How to execute data within Apache Hive
- Query execute through the user interface (UI) driver
- The driver sends a query to the compiler in order to generate an execution plan.
- The compiler submits a request to the metastore to get metadata details of the job to be executed.
- The compiler receives the metadata details from the metastore.
- The compiler uses the received metadata information to generate the query. Compiler communicates with the driver and generates an execution plan.
- The generated plan is sent to the execution engine.
- The execution engine sends each operation tree stage to the appropriate component. It acts as a link between the Hadoop ecosystem and the Hive system. The execution engine contacts the NameNode and later the DataNode to get the stored data.

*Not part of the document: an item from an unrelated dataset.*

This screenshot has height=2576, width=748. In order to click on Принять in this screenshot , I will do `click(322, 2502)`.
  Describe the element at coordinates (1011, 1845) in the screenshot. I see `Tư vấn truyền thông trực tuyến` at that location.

The engine fetches actual data from the DataNode and metadata from the NameNode in the Hadoop ecosystem.
Once the actual data from the generated query is fetched, the execution engine communicates with the metastore and carries out the DDL operations.
The execution engine later communicates with the Hadoop ecosystem and executes the query on top of the Hadoop infrastructure.
- Read the results of the temporary file directly from the driver to the user interface.
- Sending the results from the data nodes to the driver and UI.
Advantages of using Apache Hive
- Suitable for people with little knowledge of programming since you don’t have to write complex programs codes using the MapReduce framework.
- Hive query language is extensible and scalable. HQL can cope with growing clusters of data from multiple sources without affecting the performance of the Hive Hadoop system.
- During query execution, Apache Hive reduces the time to carry out semantic checks since the metadata information is stored in the RDBMS.
Structured data in the Apache Hive environment is stored in the Hadoop file system (HDFS) whereas MapReduce framework is used to execute queries.
Hive provides users with a flexible data query language to easily query and process structured data. It offers additional features for data processing as compared to using RDBMS.